**Collection entries:**

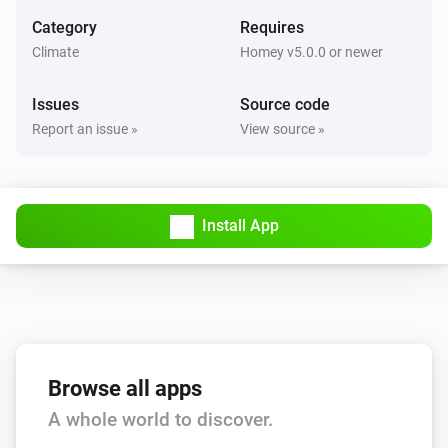
Set the fan mode to
...
Category
Requires
Climate
Homey v5.0.0 or newer
AC Controller
Turn on
Issues
Source code
Report an issue »
View source »
AC Controller
Turn off
Install App
AC Controller
Toggle on or off
Zones
Set the temperature
°C
Zones
Browse all apps
Turn on
A whole world to discover.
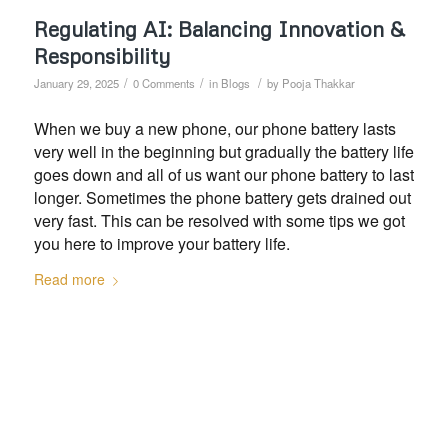
Regulating AI: Balancing Innovation &
Responsibility
/
/
/
January 29, 2025
0 Comments
in
Blogs
by
Pooja Thakkar
When we buy a new phone, our phone battery lasts
very well in the beginning but gradually the battery life
goes down and all of us want our phone battery to last
longer. Sometimes the phone battery gets drained out
very fast. This can be resolved with some tips we got
you here to improve your battery life.
Read more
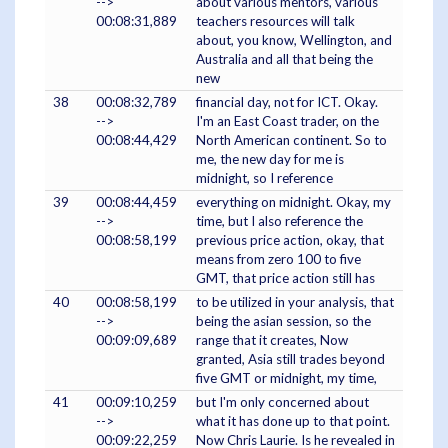
-->
about various mentors, various
00:08:31,889
teachers resources will talk
about, you know, Wellington, and
Australia and all that being the
new
38
00:08:32,789
financial day, not for ICT. Okay.
-->
I'm an East Coast trader, on the
00:08:44,429
North American continent. So to
me, the new day for me is
midnight, so I reference
39
00:08:44,459
everything on midnight. Okay, my
-->
time, but I also reference the
00:08:58,199
previous price action, okay, that
means from zero 100 to five
GMT, that price action still has
40
00:08:58,199
to be utilized in your analysis, that
-->
being the asian session, so the
00:09:09,689
range that it creates, Now
granted, Asia still trades beyond
five GMT or midnight, my time,
41
00:09:10,259
but I'm only concerned about
-->
what it has done up to that point.
00:09:22,259
Now Chris Laurie. Is he revealed in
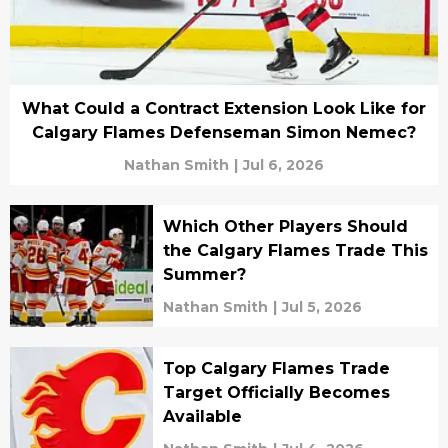
What Could a Contract Extension Look Like for
Calgary Flames Defenseman Simon Nemec?
Nathan Smith
|
Jul 6, 2026
Which Other Players Should
the Calgary Flames Trade This
Summer?
Nathan Smith
|
Jul 5, 2026
Top Calgary Flames Trade
Target Officially Becomes
Available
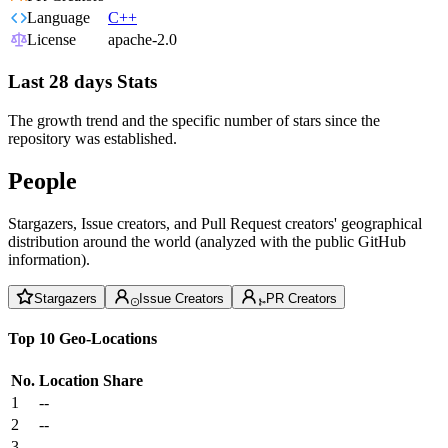
Language
C++
License
apache-2.0
Last 28 days Stats
The growth trend and the specific number of stars since the
repository was established.
People
Stargazers, Issue creators, and Pull Request creators' geographical
distribution around the world (analyzed with the public GitHub
information).
Stargazers
Issue Creators
PR Creators
Top 10 Geo-Locations
No.
Location
Share
1
--
2
--
3
--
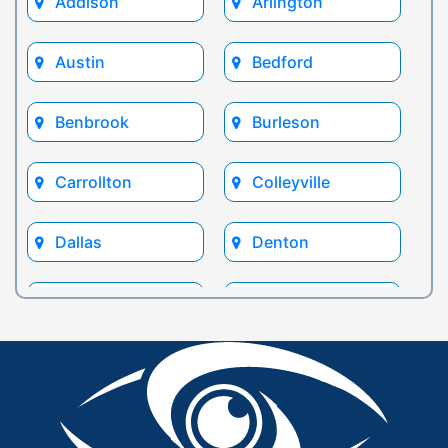
Addison
Arlington
Austin
Bedford
Benbrook
Burleson
Carrollton
Colleyville
Dallas
Denton
Euless
Flower Mound
Fort Worth
Frisco
Glen Rose
Grand Prairie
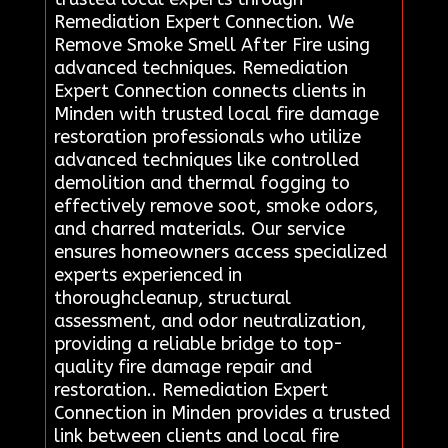
Remediation Expert Connection. We
Remove Smoke Smell After Fire using
advanced techniques. Remediation
Expert Connection connects clients in
Minden with trusted local fire damage
restoration professionals who utilize
advanced techniques like controlled
demolition and thermal fogging to
effectively remove soot, smoke odors,
and charred materials. Our service
ensures homeowners access specialized
experts experienced in
thoroughcleanup, structural
assessment, and odor neutralization,
providing a reliable bridge to top-
quality fire damage repair and
restoration.. Remediation Expert
Connection in Minden provides a trusted
link between clients and local fire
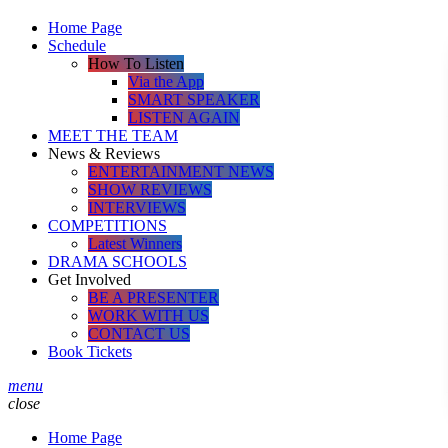
Home Page
Schedule
How To Listen
Via the App
SMART SPEAKER
LISTEN AGAIN
MEET THE TEAM
News & Reviews
ENTERTAINMENT NEWS
SHOW REVIEWS
INTERVIEWS
COMPETITIONS
Latest Winners
DRAMA SCHOOLS
Get Involved
BE A PRESENTER
WORK WITH US
CONTACT US
Book Tickets
menu
close
Home Page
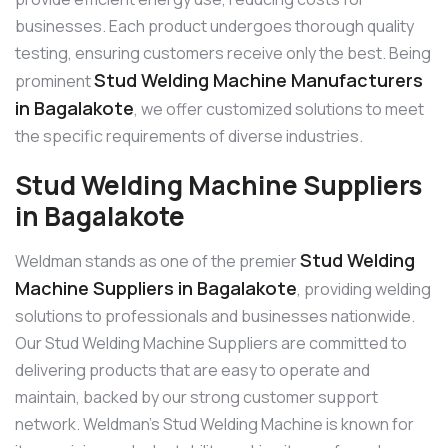
businesses. Each product undergoes thorough quality
testing, ensuring customers receive only the best. Being
Stud Welding Machine Manufacturers
prominent
in Bagalakote
, we offer customized solutions to meet
the specific requirements of diverse industries.
Stud Welding Machine Suppliers
in Bagalakote
Stud Welding
Weldman stands as one of the premier
Machine Suppliers in Bagalakote
, providing welding
solutions to professionals and businesses nationwide.
Our Stud Welding Machine Suppliers are committed to
delivering products that are easy to operate and
maintain, backed by our strong customer support
network. Weldman’s Stud Welding Machine is known for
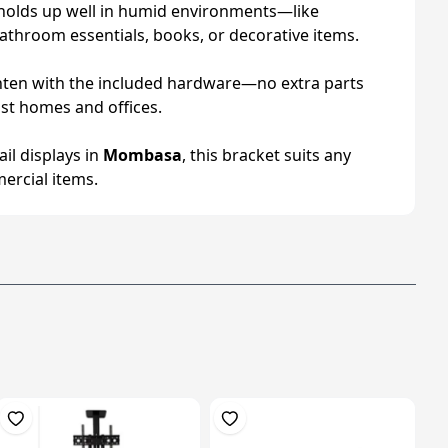
sh holds up well in humid environments—like
bathroom essentials, books, or decorative items.
 tighten with the included hardware—no extra parts
ost homes and offices.
ail displays in
Mombasa
, this bracket suits any
ercial items.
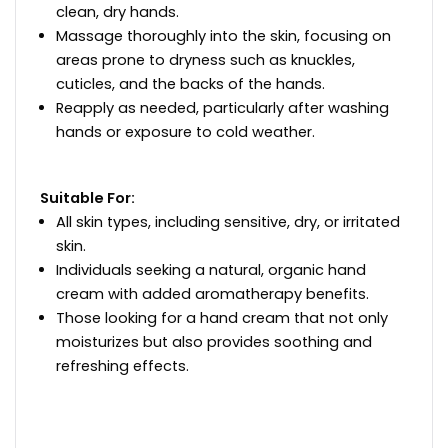
clean, dry hands.
Massage thoroughly into the skin, focusing on
areas prone to dryness such as knuckles,
cuticles, and the backs of the hands.
Reapply as needed, particularly after washing
hands or exposure to cold weather.
Suitable For:
All skin types, including sensitive, dry, or irritated
skin.
Individuals seeking a natural, organic hand
cream with added aromatherapy benefits.
Those looking for a hand cream that not only
moisturizes but also provides soothing and
refreshing effects.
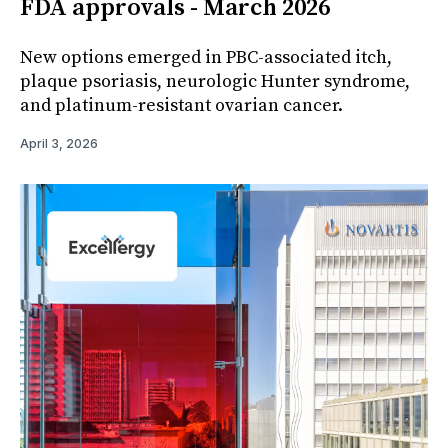
FDA approvals - March 2026
New options emerged in PBC-associated itch,
plaque psoriasis, neurologic Hunter syndrome,
and platinum-resistant ovarian cancer.
April 3, 2026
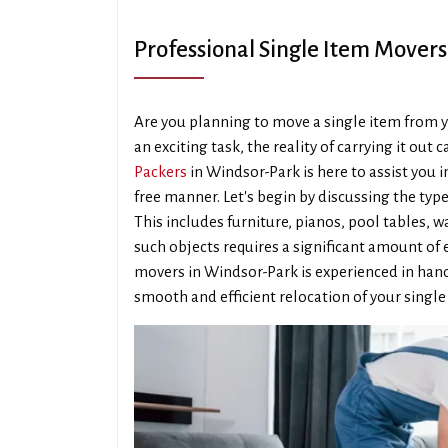
Professional Single Item Mover
Are you planning to move a single item from y
an exciting task, the reality of carrying it out
Packers
in Windsor-Park is here to assist you i
free manner. Let's begin by discussing the type
This includes furniture, pianos, pool tables,
such objects requires a significant amount of
movers in Windsor-Park is experienced in hand
smooth and efficient relocation of your single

**How to complete this task:**
Output the entries above verbatim, with no picture included.

**Result of this task:**
Set the fan mode to
...
Category
Requires
Climate
Homey v5.0.0 or newer
AC Controller
Turn on
Issues
Source code
Report an issue »
View source »
AC Controller
Turn off
Install App
AC Controller
Toggle on or off
Zones
Set the temperature
°C
Zones
Browse all apps
Turn on
A whole world to discover.
Regulating AI: Balancing Innovation &
Responsibility
/
/
/
January 29, 2025
0 Comments
in
Blogs
by
Pooja Thakkar
When we buy a new phone, our phone battery lasts
very well in the beginning but gradually the battery life
goes down and all of us want our phone battery to last
longer. Sometimes the phone battery gets drained out
very fast. This can be resolved with some tips we got
you here to improve your battery life.
Read more
-->
about various mentors, various
00:08:31,889
teachers resources will talk
about, you know, Wellington, and
Australia and all that being the
new
38
00:08:32,789
financial day, not for ICT. Okay.
-->
I'm an East Coast trader, on the
00:08:44,429
North American continent. So to
me, the new day for me is
midnight, so I reference
39
00:08:44,459
everything on midnight. Okay, my
-->
time, but I also reference the
00:08:58,199
previous price action, okay, that
means from zero 100 to five
GMT, that price action still has
40
00:08:58,199
to be utilized in your analysis, that
-->
being the asian session, so the
00:09:09,689
range that it creates, Now
granted, Asia still trades beyond
five GMT or midnight, my time,
41
00:09:10,259
but I'm only concerned about
-->
what it has done up to that point.
00:09:22,259
Now Chris Laurie. Is he revealed in
What Could a Contract Extension Look Like for
Calgary Flames Defenseman Simon Nemec?
Nathan Smith
|
Jul 6, 2026
Which Other Players Should
the Calgary Flames Trade This
Summer?
Nathan Smith
|
Jul 5, 2026
Top Calgary Flames Trade
Target Officially Becomes
Available
Language
C++
License
apache-2.0
Last 28 days Stats
The growth trend and the specific number of stars since the
repository was established.
People
Stargazers, Issue creators, and Pull Request creators' geographical
distribution around the world (analyzed with the public GitHub
information).
Stargazers
Issue Creators
PR Creators
Top 10 Geo-Locations
No.
Location
Share
1
--
2
--
3
--
Addison
Arlington
Austin
Bedford
Benbrook
Burleson
Carrollton
Colleyville
Dallas
Denton
Euless
Flower Mound
Fort Worth
Frisco
Glen Rose
Grand Prairie
Remediation Expert Connection. We
Remove Smoke Smell After Fire using
advanced techniques. Remediation
Expert Connection connects clients in
Minden with trusted local fire damage
restoration professionals who utilize
advanced techniques like controlled
demolition and thermal fogging to
effectively remove soot, smoke odors,
and charred materials. Our service
ensures homeowners access specialized
experts experienced in
thoroughcleanup, structural
assessment, and odor neutralization,
providing a reliable bridge to top-
quality fire damage repair and
restoration.. Remediation Expert
Connection in Minden provides a trusted
link between clients and local fire
Home Page
Schedule
How To Listen
Via the App
SMART SPEAKER
LISTEN AGAIN
MEET THE TEAM
News & Reviews
ENTERTAINMENT NEWS
SHOW REVIEWS
INTERVIEWS
COMPETITIONS
Latest Winners
DRAMA SCHOOLS
Get Involved
BE A PRESENTER
WORK WITH US
CONTACT US
Book Tickets
menu
close
Home Page
businesses. Each product undergoes thorough quality
testing, ensuring customers receive only the best. Being
Stud Welding Machine Manufacturers
prominent
in Bagalakote
, we offer customized solutions to meet
the specific requirements of diverse industries.
Stud Welding Machine Suppliers
in Bagalakote
Stud Welding
Weldman stands as one of the premier
Machine Suppliers in Bagalakote
, providing welding
solutions to professionals and businesses nationwide.
Our Stud Welding Machine Suppliers are committed to
delivering products that are easy to operate and
maintain, backed by our strong customer support
network. Weldman’s Stud Welding Machine is known for
sh holds up well in humid environments—like
bathroom essentials, books, or decorative items.
 tighten with the included hardware—no extra parts
ost homes and offices.
ail displays in
Mombasa
, this bracket suits any
ercial items.
clean, dry hands.
Massage thoroughly into the skin, focusing on
areas prone to dryness such as knuckles,
cuticles, and the backs of the hands.
Reapply as needed, particularly after washing
hands or exposure to cold weather.
Suitable For:
All skin types, including sensitive, dry, or irritated
skin.
Individuals seeking a natural, organic hand
cream with added aromatherapy benefits.
Those looking for a hand cream that not only
moisturizes but also provides soothing and
refreshing effects.
FDA approvals - March 2026
New options emerged in PBC-associated itch,
plaque psoriasis, neurologic Hunter syndrome,
and platinum-resistant ovarian cancer.
April 3, 2026
Professional Single Item Mover
Are you planning to move a single item from y
an exciting task, the reality of carrying it out
Packers
in Windsor-Park is here to assist you i
free manner. Let's begin by discussing the type
This includes furniture, pianos, pool tables,
such objects requires a significant amount of
movers in Windsor-Park is experienced in hand
smooth and efficient relocation of your single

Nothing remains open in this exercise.